At one time, at the height of the raging bull market, it seemed a wonderful idea. Offer individual investors a chance to buy shares of funds that bought IPOs, which are usually closed to most individual investors.

Several companies offered such funds. Now the category is down to one struggling fund.

Will IPO Plus, a fund run by Renaissance Capital, end up as the "Last of the Mohegans?" Recent history is not on its side.

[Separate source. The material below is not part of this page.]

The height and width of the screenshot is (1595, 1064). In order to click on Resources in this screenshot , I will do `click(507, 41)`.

Roughly three other mutual funds that focused primarily on initial public offerings were taken off the map. Metamarkets.com, formerly of San Francisco, launched its OpenFund in August 1999 with just $5 million in assets. By March of 2000 it had grown to $55 million and the firm launched its second fund, the IPO and New Era Fund, that year. By September 2001, both had been liquidated - the OpenFund with just $9.9 million and the second holding with just $1.4 million in assets.

An Instant Hit

According to Morningstar, when these IPOs for everyone funds began in the 1990s they were instantly popular.

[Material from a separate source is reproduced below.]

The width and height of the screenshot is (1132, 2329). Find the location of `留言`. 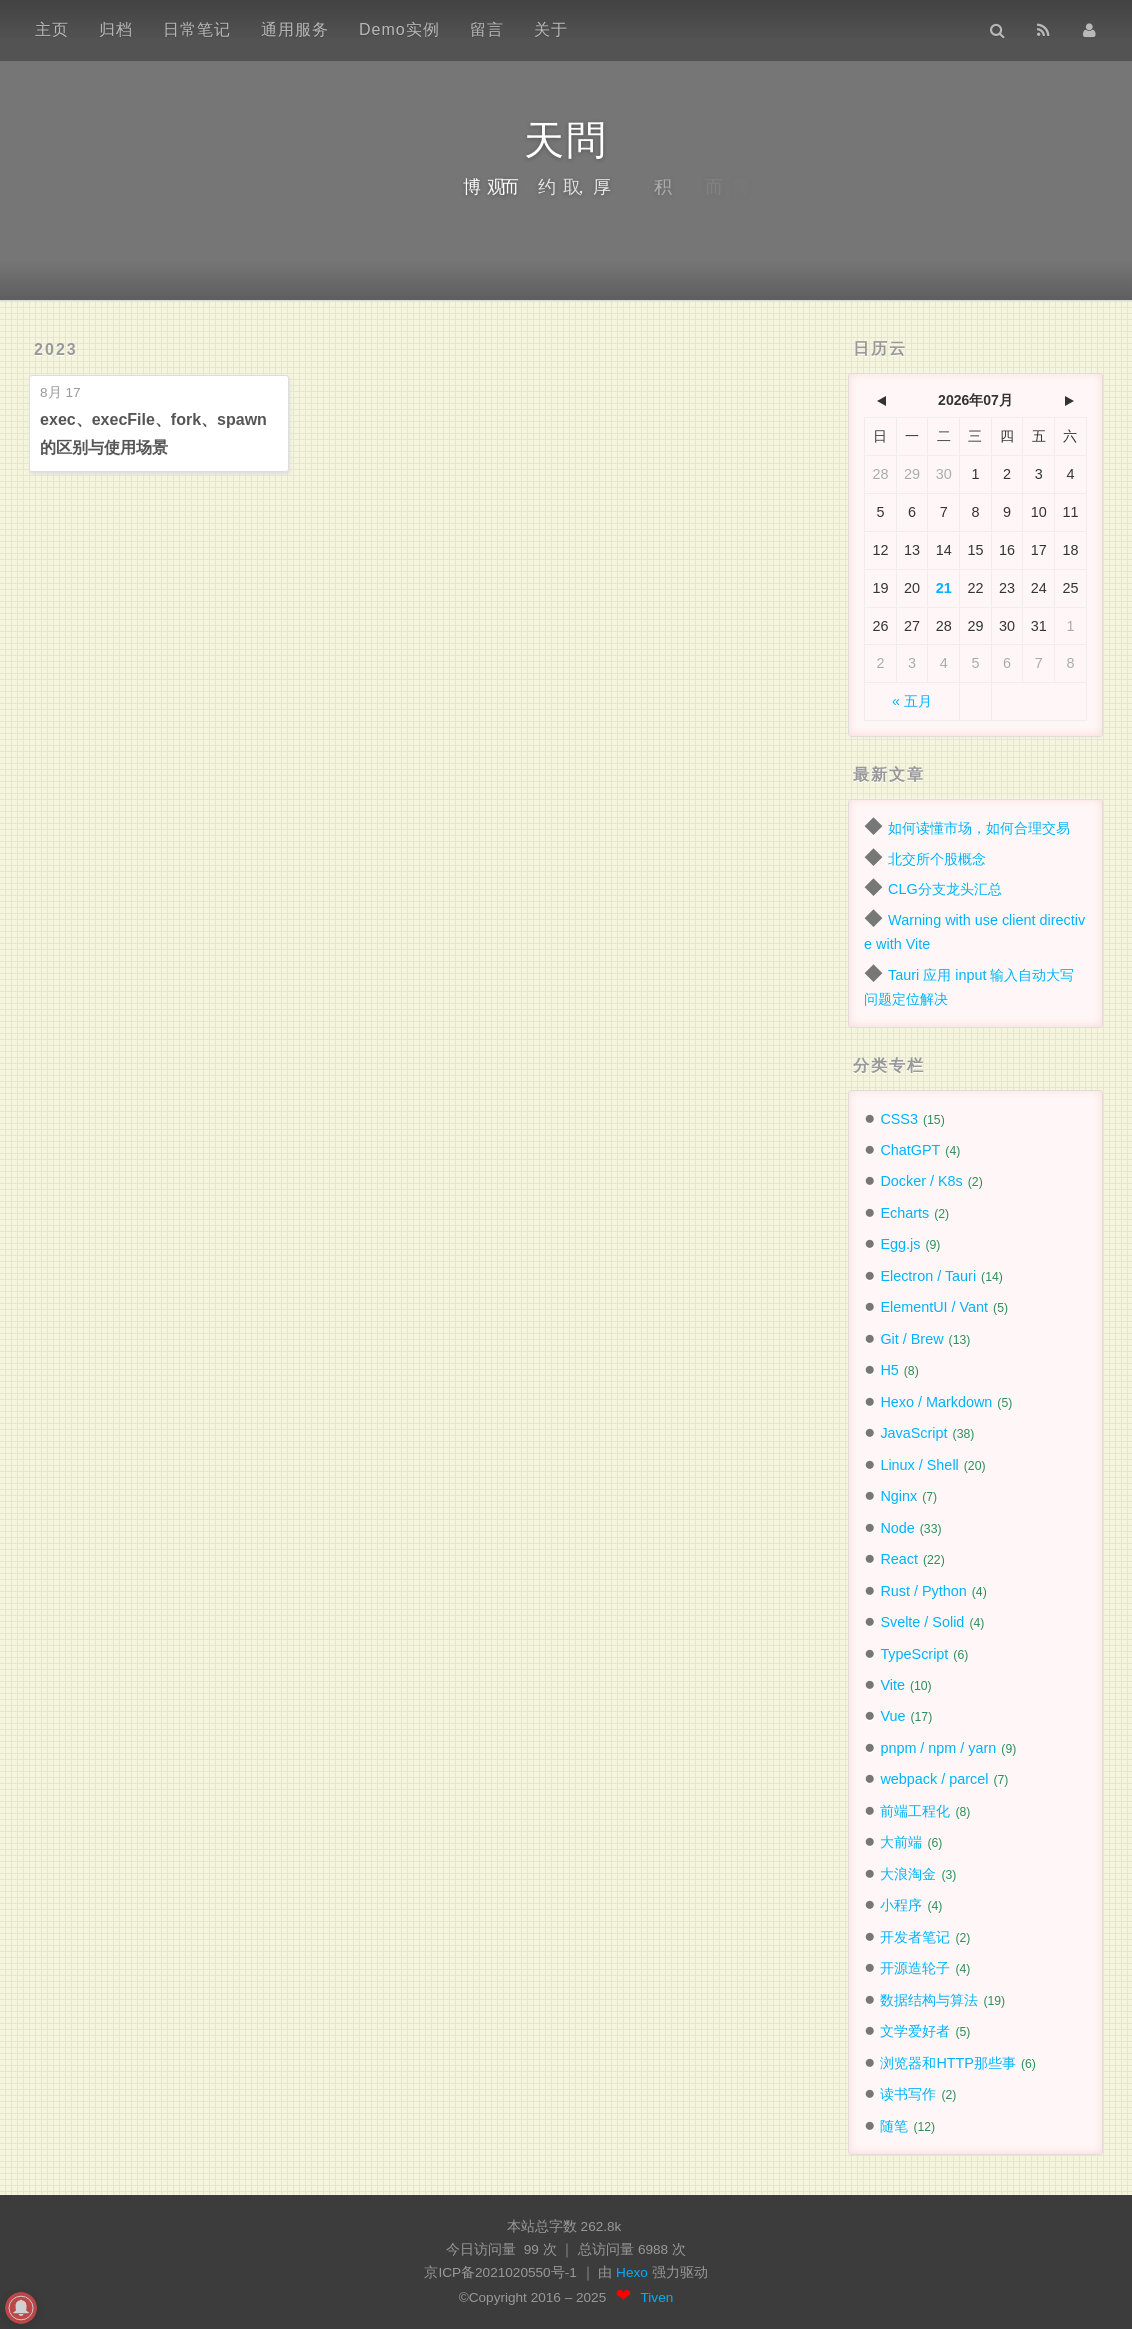 留言 is located at coordinates (487, 29).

"They took in a ton of new money right away and closed to new investors within two months. It was born of the idea that IPOs were doing really well," said Paul Herbert, a Morningstar analyst.

But ultimately performance went south, the analyst said. The wealth creation from the last decade spawned a plethora of new financial concepts. And while many mutual funds do buy into new issues, having a fund dedicated primarily to these newly minted stocks was a groundbreaking concept. However, the bear market steadily dried up the public offerings market over the last two years.

As a result, IPO Plus now finds itself alone in a once-emerging category. And its recent performance has been dismal. For the 12 months through the end of May, it was down some 32 percent. For the three-year period through the end of May, it recorded an annual return of minus 24.4 percent.

Since there are no other funds to compare itself with - the company could now run ads boasting that it is number one in its category! - the fund's only comparison is with the Russell 2000 index. The comparison is ugly. For the 12 month period, the Russell is almost unchanged, but for the same three-year period the Russell is up 15.67 percent, which means it beat IPO Plus by 40 percent over three years!

This is a long way from the fund's glory days of 1999. That year, when tech funds were sizzling, this fund returned over 100 percent. This accentuates the fund's recent egregious numbers. Despite a triple digit return three years ago, the fund's three-year numbers are still bad no matter how one measures them.

Nevertheless, officials of the Connecticut-based Renaissance Capital still believe this fund, which is down to a measly $20 million, is still a good idea.